We are the Middle Kingdom: China
On March 12, China commemorated the one-year anniversary of the Sichuan earthquake that proved to be a wake-up call not only on China as a country but also of the Chinese people as a worldwide community responding as one and in kind, and more importantly, of China as a grateful and accountable recipient of the care of an incipiently compassionate global community.
In a televised day-long festivity in Sichuan, a we-are-the-world like ambience and consciousness-raising fest that was phenomenologically religious in construct and tone (in Christian liturgy, confession-praise-and-dedication, or in secular dramaturgy, reality confrontation-situational challenge-ethical demand) saw familiar TV personalities leading a memorial of the innocent suffering inflicted by nature’s tremors on a region and a people, and the heroic responses of groups and individuals, civic, public and private, within and without the affected areas.
In a ritual reminiscent to this observer to the evangelistic fervor of Protestant Church revivals, the nation took stock of where it has been, where it is at, and where it is going, taking a solemn quarter day to resolve that henceforth, they would care for each other as they had done shortly after the awesome visitation of devastation, completion, finality, and death.
Of course, things Chinese had come to preoccupy this paper’s attention of late, and seemingly, this island’s awareness for this past few years. Saipan Tribune columnist Ed Stephens Jr. discovered China 24/7 in Shenzhen; intent in shifting some of that yuan to his side of the ledger though for all his practical concerns on language and culture, he would not cross the Hanzi line. Kristi Eaton magnetically floated along Shanghai’s high-tech environs and viewed the Great Wall, if I recall right. Most recently, Walt F. J. Goodridge, our Jamaican Saipanpreneur, found himself a novelty in Yuyuan’s garden and the watery surroundings of Suzhou of the moon-faced ladies, and Hangzhou of the tranquil lakes neighboring Shanghai.

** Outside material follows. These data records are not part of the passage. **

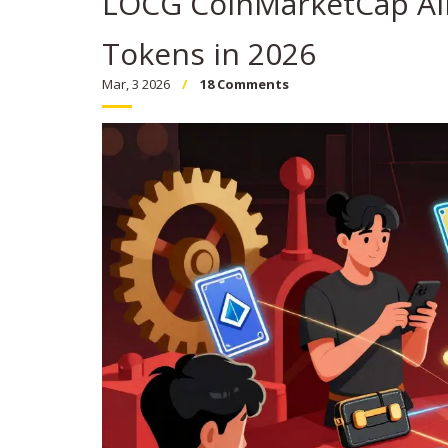
LOCG CoinMarketCap Ai
Tokens in 2026
Mar, 3 2026
18 Comments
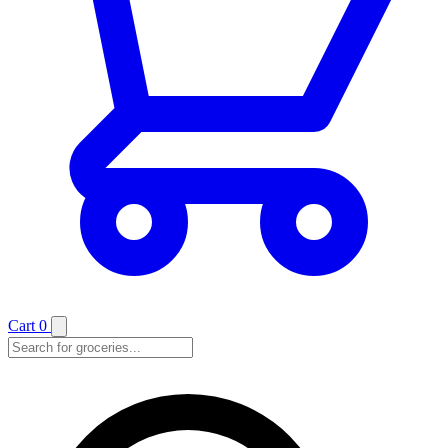
Cart
0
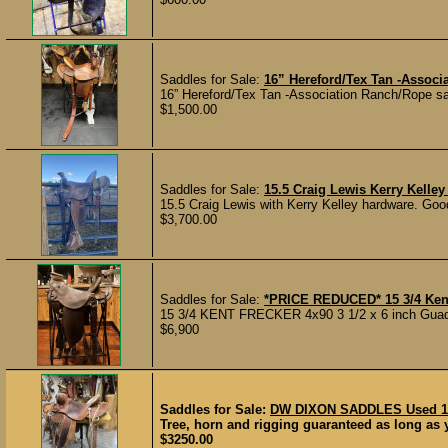
Saddles for Sale:
16” Hereford/Tex Tan -Associ
16” Hereford/Tex Tan -Association Ranch/Rope sadd
$1,500.00
Saddles for Sale:
15.5 Craig Lewis Kerry Kelle
15.5 Craig Lewis with Kerry Kelley hardware. Goo
$3,700.00
Saddles for Sale:
*PRICE REDUCED* 15 3/4 Ken
15 3/4 KENT FRECKER 4x90 3 1/2 x 6 inch Guadal
$6,900
Saddles for Sale:
DW DIXON SADDLES Used 15-
Tree, horn and rigging guaranteed as long as yo
$3250.00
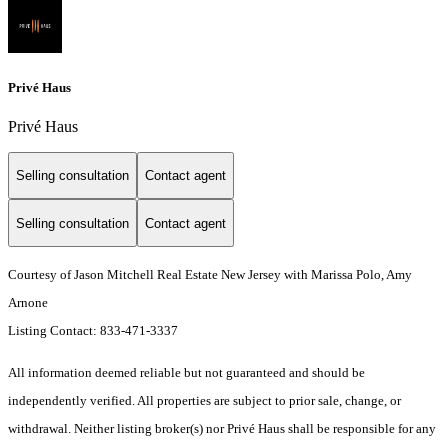
Privé Haus
Privé Haus
Selling consultation
Contact agent
Selling consultation
Contact agent
Courtesy of Jason Mitchell Real Estate New Jersey with Marissa Polo, Amy
Arnone
Listing Contact: 833-471-3337
All information deemed reliable but not guaranteed and should be
independently verified. All properties are subject to prior sale, change, or
withdrawal. Neither listing broker(s) nor Privé Haus shall be responsible for any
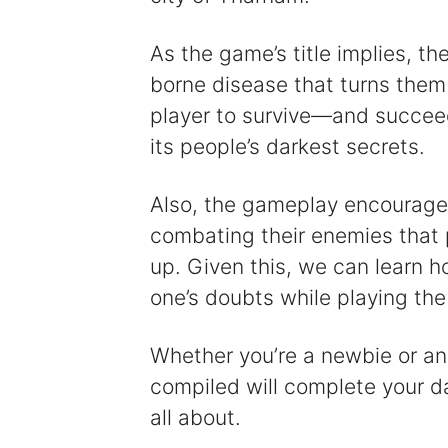
As the game’s title implies, th
borne disease that turns them 
player to survive—and succeed
its people’s darkest secrets.
Also, the gameplay encourages
combating their enemies that p
up. Given this, we can learn h
one’s doubts while playing th
Whether you’re a newbie or an
compiled will complete your d
all about.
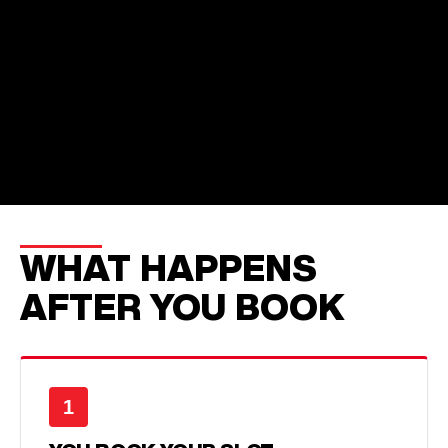
WHAT HAPPENS
AFTER YOU BOOK
1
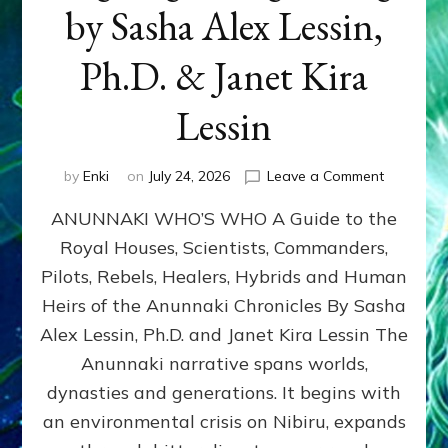
by Sasha Alex Lessin,
Ph.D. & Janet Kira
Lessin
on
by
Enki
on
July 24, 2026
Leave a Comment
ANUNNAK
ANUNNAKI WHO’S WHO A Guide to the
WHO’S
WHO
Royal Houses, Scientists, Commanders,
Illustrated
Pilots, Rebels, Healers, Hybrids and Human
ongoing,
and
Heirs of the Anunnaki Chronicles By Sasha
growing
Alex Lessin, Ph.D. and Janet Kira Lessin The
by
Anunnaki narrative spans worlds,
Sasha
Alex
dynasties and generations. It begins with
Lessin,
an environmental crisis on Nibiru, expands
Ph.D.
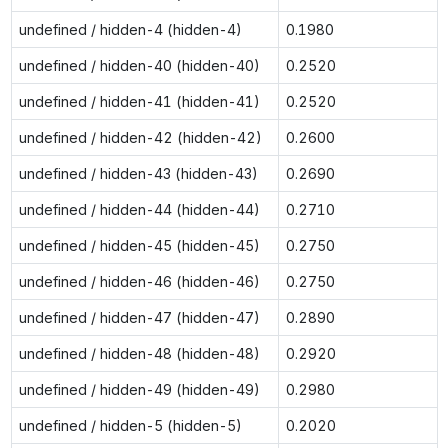
undefined / hidden-4 (hidden-4)
0.1980
undefined / hidden-40 (hidden-40)
0.2520
undefined / hidden-41 (hidden-41)
0.2520
undefined / hidden-42 (hidden-42)
0.2600
undefined / hidden-43 (hidden-43)
0.2690
undefined / hidden-44 (hidden-44)
0.2710
undefined / hidden-45 (hidden-45)
0.2750
undefined / hidden-46 (hidden-46)
0.2750
undefined / hidden-47 (hidden-47)
0.2890
undefined / hidden-48 (hidden-48)
0.2920
undefined / hidden-49 (hidden-49)
0.2980
undefined / hidden-5 (hidden-5)
0.2020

Perry Tenorio, of course, is holding the assumption held by the previous Commonwealth administration and continuing with the current one, that the visitors’ industry could be served well with nurturing our relationships with China and Russia, and has brought the images of the relatively pristine condition of the island’s environment to the attention of travel agents up and down the eastern Asian continental corridor. Peripatetic Saipan Mayor Juan Tudela keeps establishing sister city relationships with many places including those in China. So we have not been short of imaginal chow mein on our mental diet lately.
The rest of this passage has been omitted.